關於怎麽給方信鷗解釋陸柔去世的原因,梁矜上想讓商遇城告訴方信鷗是病逝的。


    不能說陸柔是自殺的。


    方信鷗一入獄,妻子就自殺了,那絕對會增加他的負罪感。


    但商遇城不同意。


    “你可以選擇隱瞞部分真相,但不能完全捏造。你父親總有出獄的時候,你瞞不住的。”隱瞞部分真相,隻說陸柔自殺,是為了給方信鷗一個緩衝。


    待來日真相大白的時候,可以減輕他的痛苦。


    但如果今天捏造出了謊言,將來方信鷗知道真相,還是要遭受“愛妻背叛+自殺”的雙重打擊。


    “可我不知道該怎麽說自殺的事……”梁矜上抱著腿,尖削的下巴擱在膝蓋上,“商遇城,你知道我有個同父異母的妹妹,對吧?”

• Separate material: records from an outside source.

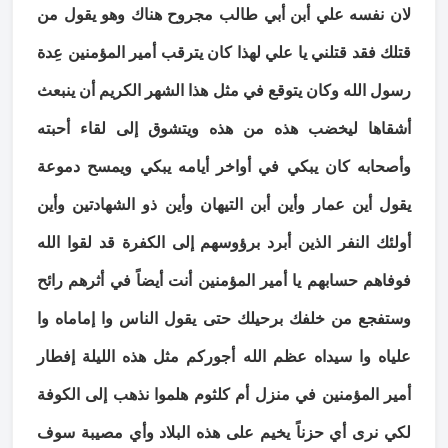
لان نفسه علي أبن أبي طالب مجروح هناك وهو يقول من
قتلك فقد قتلني يا علي لهذا كان يترقب أمير المؤمنين عِدة
رسول الله وكان يتوقع في مثل هذا الشهر الكريم أن ينبعث
أشقاها ليخضب هذه من هذه ويتشوق إلى لقاء أحبته
وأصحابه كان يبكي في أواخر أيامه يبكي ويمسح دموعة
يقول أين عمار وأين أبن التيهان وأين ذو الشهادتين وأين
أولئك النفر الذين أبرد برؤوسهم إلى الكفرة قد لقوا الله
فوفاهم حسابهم يا أمير المؤمنين أنت أيضاً في أثرهم رائح
وستفجع من خلفك برحيلك حتى يقول الناس وا إماماه وا
علياه وا سيداه عظم الله أجوركم مثل هذه الليلة إفطار
أمير المؤمنين في منزل أم كلثوم هلموا نذهب إلى الكوفة
لكي نرى أي حزناً يخيم على هذه البلاد وأي مصيبة سوف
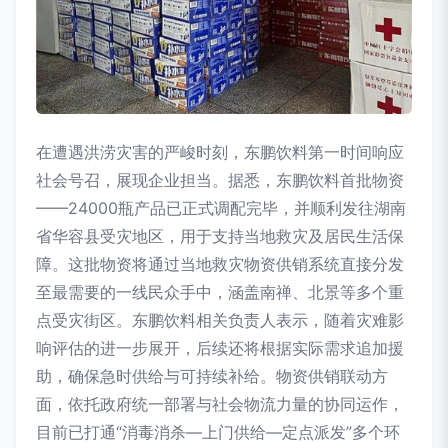
在遭遇洪涝灾害的严峻时刻，东鹏饮料第一时间响应
社会号召，展现企业担当。据悉，东鹏饮料首批物资
——24000瓶产品已正式调配完毕，并顺利发往湖南
省华容县受灾地区，用于支持当地救灾及居民生活保
障。这批物资将通过当地救灾物资供销系统直接分发
至最需要的一线民众手中，涵盖南禅、北景等多个重
点受灾街区。东鹏饮料相关负责人表示，随着灾难影
响评估的进一步展开，后续还将根据实际需求追加援
助，确保急时供给与可持续补给。物资供销联动方
面，依托政府统一部署与社会物流力量的协同运作，
目前已打通“消毒消杀—上门供给—定点派发”多个环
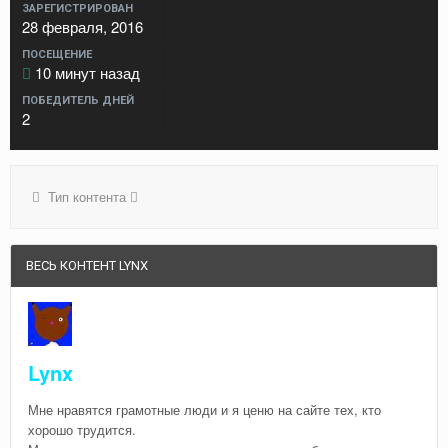
ЗАРЕГИСТРИРОВАН
28 февраля, 2016
ПОСЕЩЕНИЕ
10 минут назад
ПОБЕДИТЕЛЬ ДНЕЙ
2
Тип контента
ВЕСЬ КОНТЕНТ LYNX
Lynx
Мне нравятся грамотные люди и я ценю на сайте тех, кто
хорошо трудится.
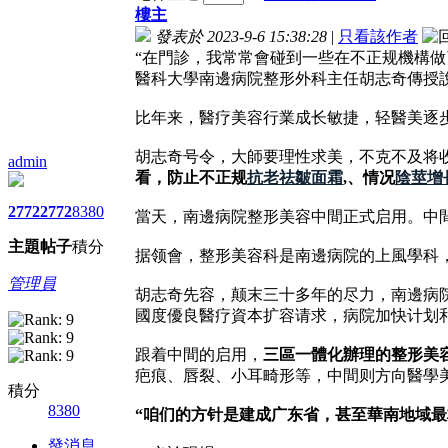
樓主
發表於 2023-9-6 15:38:28
|
只看該作者
“在門診，我常常會碰到一些在不正规機構做
醫科大學南邊病院整形外科主任胡志奇傳授
比年来，醫疗美容行業成长敏捷，轻醫美逐
胡志奇号令，大師要理性求美，不克不及将
admin
看，防止不正规
抗老祛皺面霜
,、情况
陰莖增
2772
2772
8380
當天，南邊病院整形美容中間正式启用。中間
主題
帖子
積分
据领會，整形美容科是南邊病院的上風學科
管理員
胡志奇先容，颠末三十多年的尽力，南邊病
國度優良醫疗資本扩容请求，病院加快计划
跟着中間的启用，
三區一體化辦理的整形美
疤痕、唇裂、小耳畸形等，中間则方向醫學
積分
8380
“咱们的方针是建成广东省，甚至華南地域最
發消息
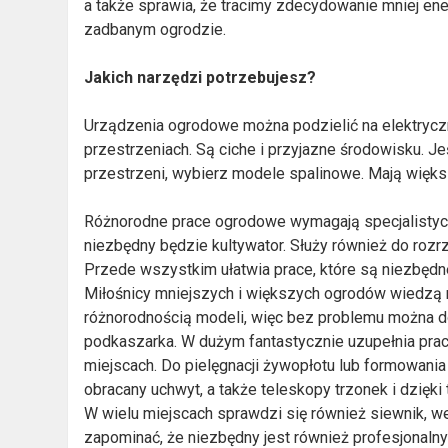
a także sprawia, że tracimy zdecydowanie mniej en
zadbanym ogrodzie.
Jakich narzędzi potrzebujesz?
Urządzenia ogrodowe można podzielić na elektryczn
przestrzeniach. Są ciche i przyjazne środowisku. J
przestrzeni, wybierz modele spalinowe. Mają więks
Różnorodne prace ogrodowe wymagają specjalistycz
niezbędny będzie kultywator. Służy również do roz
Przede wszystkim ułatwia prace, które są niezbędne 
Miłośnicy mniejszych i większych ogrodów wiedzą r
różnorodnością modeli, więc bez problemu można 
podkaszarka. W dużym fantastycznie uzupełnia prac
miejscach. Do pielęgnacji żywopłotu lub formowani
obracany uchwyt, a także teleskopy trzonek i dzięk
W wielu miejscach sprawdzi się również siewnik, wer
zapominać, że niezbędny jest również profesjonaln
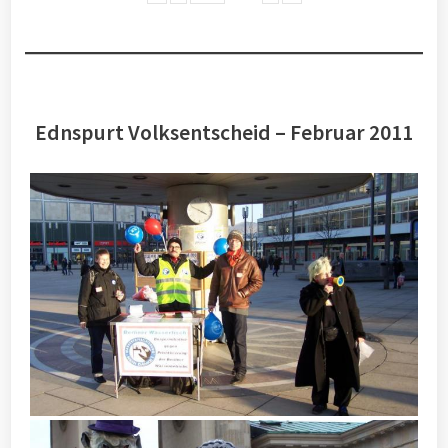
Ednspurt Volksentscheid – Februar 2011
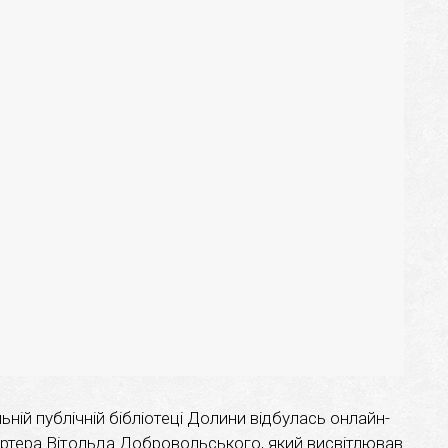
ьній публічній бібліотеці Долини відбулась онлайн-
ортера Вітольда Добровольського, який висвітлював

    那次她在清赤山寫的遺書被商遇城撿走了,那其中就提到了“阿棄”。


    商遇城:“嗯。”


    “我那時候很恨我的媽媽,恨她耐不住寂寞,恨她是個壞女人,這麽快就背叛了爸爸。”很多話,梁矜上在心裏壓了很多年。


    今天,她亟需找一個出口。


    可是自從跟南意決裂後,她已經找不到一個可以傾訴過去遭遇的人。


    隻有商遇城,那次在醫院天台,她想把宮雪苑推下去之際,商遇城叫出了“方家寶”的名字。


    她就知道,他調查過自己。


    幸好還有他可以傾訴。


    梁矜上的聲音很低,“我那時候天天找事跟她吵架,惹她生氣。在她自殺前一天,我還在跟她冷戰。也許媽媽是對我心灰意冷,才選擇帶著妹妹一起去死的。現在回想起來,不管她是不是背叛了爸爸,至少她對我來說是個好媽媽。我卻不是她的好女兒。商遇城,你沒見過我媽媽,她真的是一個很善良很溫柔的人。”


    商遇城依然淡淡地“嗯”了一聲。


    梁矜上抬起眼睫,看她表情,顯然是不滿於商遇城的敷衍。


    商遇城無奈地扯了扯嘴角,“你想我說什麽,說你媽媽的確是很好的人,而你不是個好女兒?”


    這話落在梁矜上耳朵裏,一點不誠懇。


    她頓時意興闌珊,“算了,你什麽都不知道。”


    他是商遇城,他怎麽可能對這些“家長裏短傷春悲秋”的話題感興趣。


    ……


    梁矜上輾轉了一夜,第二天記掛著要去醫院看方信鷗,很早就起來了。


    商遇城陪她一起。


    到了樓下,梁矜上又看到那輛眼熟的q7。


    袁熙的車。


    她停住腳步,抬頭看商遇城,“你不是要跟我一起去醫院嗎?”


    難道還要跟袁熙先去公司?


    商遇城淡淡道:“嗯。袁熙跟我們一塊兒去。”


    “她去做什麽?”


    梁矜上說完這句話,自己先想起來,商遇城說過袁熙是方信鷗的學生。


    可方信鷗現在是服刑中的罪犯,這次更是被卷進惡性鬥毆。


    他怎麽會希望這狼狽的一麵被曾經的學生看到?!


    “我爸爸不是普通的生病住院。她現在去探視,不是去看笑話添亂嗎?”


    商遇城摟著她的肩往車邊走,“沒這麽嚴重,袁熙一向敬重你父親。”


    “商遇城,不要!”梁矜上皺起眉頭,嚴詞拒絕。


    袁熙遲遲等不到他們上車,按下了車窗,將墨鏡一推。


    “商總、這邊不能停車……”袁熙是個人精,一看梁矜上表情就知道,症結在她身上。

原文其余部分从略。